During laser irradiation, the Raman spectra of the perovskite single crystals, as shown in Figure 3, were obtained at an excitation wavelength of 633 nm with a spectral range from 600 to 1800 cm−1. The Raman scattering analysis focused on the C-N stretching vibration mode around 980 cm−1 and NH3 symmetric bending mode around 1500 cm−1. Similar to the PL results, the Raman spectra of the cubic phase perovskite single crystals were nearly unchanged with increasing laser irradiation time, whereas the Raman peaks of the pseudo-cubic phase perovskite single crystals disappeared for laser irradiation times greater than 20 min. Under dark conditions, the Raman peaks observed initially re-appeared. From the broad PL data around 700 nm in Figure 2(b), we found that that the 633 nm laser used for Raman scattering excited the PL as well. Consequently, after 20 min irradiation, Raman scattering was overwhelmed by PL. Therefore, we could not observe the Raman scattering signals for irradiation times greater than 20 min. Recently, our group reported the XRD measurements of MAPbBr3−xIx perovskite single crystals depending on illumination, which led to structural changes in the pseudo-cubic phase perovskite single crystals due to the light soaking effect, and these changes were reverted under dark conditions . Generally, Raman vibration modes are closely related to the structure of materials, so we supposed that the Raman shifts in the pseudo-cubic phase perovskite single crystals were attributed to structural changes due to laser irradiation.

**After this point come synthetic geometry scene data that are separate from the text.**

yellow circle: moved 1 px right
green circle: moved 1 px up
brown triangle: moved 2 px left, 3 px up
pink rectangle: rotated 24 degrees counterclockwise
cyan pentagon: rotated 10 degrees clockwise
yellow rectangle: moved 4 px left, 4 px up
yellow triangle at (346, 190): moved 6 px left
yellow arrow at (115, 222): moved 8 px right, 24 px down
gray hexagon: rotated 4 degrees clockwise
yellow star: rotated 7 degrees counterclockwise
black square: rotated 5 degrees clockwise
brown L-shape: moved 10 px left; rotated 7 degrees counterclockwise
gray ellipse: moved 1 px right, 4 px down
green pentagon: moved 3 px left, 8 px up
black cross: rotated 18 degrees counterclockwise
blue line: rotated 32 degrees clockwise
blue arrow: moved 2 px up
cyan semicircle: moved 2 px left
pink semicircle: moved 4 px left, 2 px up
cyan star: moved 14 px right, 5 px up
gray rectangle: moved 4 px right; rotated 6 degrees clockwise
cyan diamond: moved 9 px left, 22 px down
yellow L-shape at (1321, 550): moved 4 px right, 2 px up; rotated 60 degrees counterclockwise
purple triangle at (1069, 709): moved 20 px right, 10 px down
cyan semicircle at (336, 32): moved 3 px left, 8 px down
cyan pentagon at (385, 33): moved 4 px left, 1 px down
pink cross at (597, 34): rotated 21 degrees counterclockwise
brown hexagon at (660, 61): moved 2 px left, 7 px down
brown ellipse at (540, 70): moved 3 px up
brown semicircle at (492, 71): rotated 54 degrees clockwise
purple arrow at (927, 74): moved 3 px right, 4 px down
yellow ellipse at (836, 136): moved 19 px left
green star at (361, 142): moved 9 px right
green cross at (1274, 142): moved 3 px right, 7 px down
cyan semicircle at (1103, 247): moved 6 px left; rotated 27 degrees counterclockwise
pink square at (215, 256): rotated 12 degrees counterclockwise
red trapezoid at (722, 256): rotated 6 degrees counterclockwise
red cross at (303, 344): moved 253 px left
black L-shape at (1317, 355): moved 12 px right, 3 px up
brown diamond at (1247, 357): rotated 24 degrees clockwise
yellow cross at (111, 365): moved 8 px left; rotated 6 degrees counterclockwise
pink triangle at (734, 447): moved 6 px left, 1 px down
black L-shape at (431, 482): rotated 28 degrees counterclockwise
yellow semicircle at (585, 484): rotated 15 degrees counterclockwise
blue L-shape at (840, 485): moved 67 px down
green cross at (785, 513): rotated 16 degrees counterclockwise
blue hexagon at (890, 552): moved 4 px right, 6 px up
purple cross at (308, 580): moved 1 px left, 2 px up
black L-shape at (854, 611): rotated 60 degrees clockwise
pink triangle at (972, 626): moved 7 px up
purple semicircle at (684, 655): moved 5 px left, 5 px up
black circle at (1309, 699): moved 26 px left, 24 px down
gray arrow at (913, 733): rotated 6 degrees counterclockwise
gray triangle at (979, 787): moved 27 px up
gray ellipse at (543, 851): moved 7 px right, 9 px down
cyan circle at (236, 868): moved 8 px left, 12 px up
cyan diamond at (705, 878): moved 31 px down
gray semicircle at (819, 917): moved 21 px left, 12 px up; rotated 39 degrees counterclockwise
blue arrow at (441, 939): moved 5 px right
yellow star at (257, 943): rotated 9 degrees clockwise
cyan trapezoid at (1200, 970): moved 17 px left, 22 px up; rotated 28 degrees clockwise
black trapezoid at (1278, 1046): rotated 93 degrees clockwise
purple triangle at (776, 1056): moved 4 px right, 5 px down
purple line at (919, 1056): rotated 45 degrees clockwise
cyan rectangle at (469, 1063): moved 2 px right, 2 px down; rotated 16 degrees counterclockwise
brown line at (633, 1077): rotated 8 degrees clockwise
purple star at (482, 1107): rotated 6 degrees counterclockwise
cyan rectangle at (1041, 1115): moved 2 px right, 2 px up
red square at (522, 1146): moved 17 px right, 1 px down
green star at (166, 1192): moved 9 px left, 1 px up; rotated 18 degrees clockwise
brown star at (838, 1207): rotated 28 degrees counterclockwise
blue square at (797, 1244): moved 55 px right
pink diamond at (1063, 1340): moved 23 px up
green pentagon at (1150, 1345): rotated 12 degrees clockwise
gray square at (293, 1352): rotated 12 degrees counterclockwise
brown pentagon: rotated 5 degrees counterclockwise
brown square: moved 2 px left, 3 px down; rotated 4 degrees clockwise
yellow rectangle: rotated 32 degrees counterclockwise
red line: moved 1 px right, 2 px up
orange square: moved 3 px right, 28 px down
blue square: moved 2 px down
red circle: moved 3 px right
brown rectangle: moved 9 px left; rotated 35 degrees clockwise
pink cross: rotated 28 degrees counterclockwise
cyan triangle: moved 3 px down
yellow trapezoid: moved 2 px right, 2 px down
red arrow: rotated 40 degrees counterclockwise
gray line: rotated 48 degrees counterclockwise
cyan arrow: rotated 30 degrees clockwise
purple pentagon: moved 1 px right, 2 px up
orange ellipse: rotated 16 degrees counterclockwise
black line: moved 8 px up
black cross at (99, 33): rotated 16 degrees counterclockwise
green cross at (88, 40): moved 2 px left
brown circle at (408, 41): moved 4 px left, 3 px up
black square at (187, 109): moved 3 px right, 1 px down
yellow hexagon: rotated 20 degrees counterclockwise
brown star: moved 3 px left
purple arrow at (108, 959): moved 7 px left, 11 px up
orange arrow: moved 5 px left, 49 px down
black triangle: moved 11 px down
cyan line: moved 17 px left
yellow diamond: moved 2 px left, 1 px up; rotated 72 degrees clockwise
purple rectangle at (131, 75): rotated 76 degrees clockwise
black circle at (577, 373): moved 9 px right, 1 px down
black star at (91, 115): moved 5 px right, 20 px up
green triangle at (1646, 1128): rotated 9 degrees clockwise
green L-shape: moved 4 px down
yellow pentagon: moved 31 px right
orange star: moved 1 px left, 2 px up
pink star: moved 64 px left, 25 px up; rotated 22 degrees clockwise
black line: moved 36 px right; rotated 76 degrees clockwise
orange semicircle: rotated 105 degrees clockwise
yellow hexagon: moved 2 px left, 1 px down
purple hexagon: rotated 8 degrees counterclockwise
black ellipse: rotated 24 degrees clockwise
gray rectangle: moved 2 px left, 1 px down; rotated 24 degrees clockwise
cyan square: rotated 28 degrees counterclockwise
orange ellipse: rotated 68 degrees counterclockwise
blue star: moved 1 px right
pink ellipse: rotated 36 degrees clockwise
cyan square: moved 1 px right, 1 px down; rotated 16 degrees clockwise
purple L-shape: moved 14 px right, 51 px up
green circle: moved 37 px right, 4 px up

We demonstrated the laser irradiation time-dependent optical properties of MAPbBr3−xIx perovskite single crystals. By PL and Raman scattering measurements, we showed that, the pseudo-cubic phase perovskite single crystals exhibited the light soaking effect with increasing laser irradiation time, whereas cubic phase single crystal of perovskite remained unchanged. Also, the light soaking effect was attributed to the coexistence of cubic and tetragonal phases and was fully reversible after some time under dark conditions. These findings provide an understanding of the fundamental properties of hybrid perovskite materials.
This study was supported by the Basic Science Research Program through the National Research Foundation of Korea (NRF) funded by the Ministry of Education (NRF-2016R1A6A3A11936024).